WhatsApp receives approval to expand its payments service in India
WhatsApp, which began testing its payments service in India with 1 million users in early 2018, can finally start to expand the feature to more users in the world's second largest internet market.
National Payments Corporation of India (NPCI), the body that operates the widely popular UPI payments infrastructure, said on Thursday evening that it has granted approval to WhatsApp to roll out UPI-powered payments in India.
Like Google, Samsung, and a number of other firms, WhatsApp has built its payments service atop UPI, a payments infrastructure built by a coalition of large banks in India. NPCI said WhatsApp, which has amassed over 400 million users in India, can expand payments to its users in a graded manner" and to start with, it can only roll out the payments service to 20 million users and has to work with multiple banking partners.
A WhatsApp spokesperson in India did not immediately respond to a request for comment.
Google and Walmart currently dominate the mobile payments market in India, together commanding roughly 80% of the UPI market share. UPI has emerged as the most popular digital payments method in India, thanks in part to New Delhi's abrupt move to invalidate more than 85% of the paper cash circulation in the nation in late 2016. UPI's popularity has diminished the relevance of several firms in India including SoftBank and Alibaba-backed Paytm that spent years building mobile wallets.
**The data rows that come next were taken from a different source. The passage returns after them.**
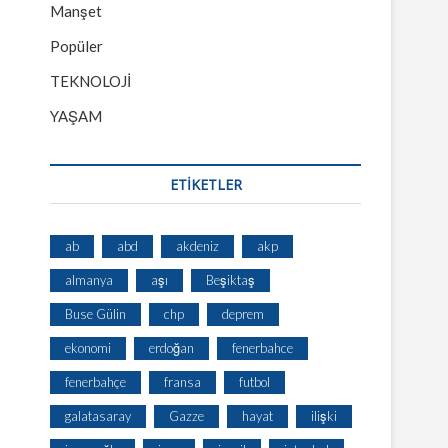
Manşet
Popüler
TEKNOLOJİ
YAŞAM
ETİKETLER
ab
abd
akdeniz
akp
almanya
aşı
Beşiktaş
Buse Gülin
chp
deprem
ekonomi
erdoğan
fenerbahce
fenerbahçe
fransa
futbol
galatasaray
Gazze
hayat
ilişki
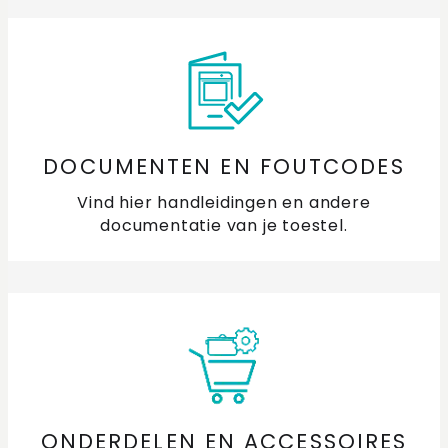
DOCUMENTEN EN FOUTCODES
Vind hier handleidingen en andere
documentatie van je toestel.
ONDERDELEN EN ACCESSOIRES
WhatsApp's payments rollout in India in early 2018 quickly ran into a two-and-a-half-year regulatory maze as various bodies in the country expressed concerns over users' payments data and whether the Facebook -owned service wielded too much power and advantages over other payments apps. You can read more about this here (paywalled).
NPCI's announcement today comes minutes after it said it would be enforcing a cap on third-party apps to ensure that no single app processes more than 30% of all UPI transactions in a month. It's evident that WhatsApp has already suffered too much because of regulatory troubles in India, its biggest market by users. But NPCI's plan to enforce limit on other apps should help WhatsApp in some way eventually - though return to bite again later.
At stake is India's mobile payments market, which is estimated to reach $1 trillion by 2023, according to Credit Suisse.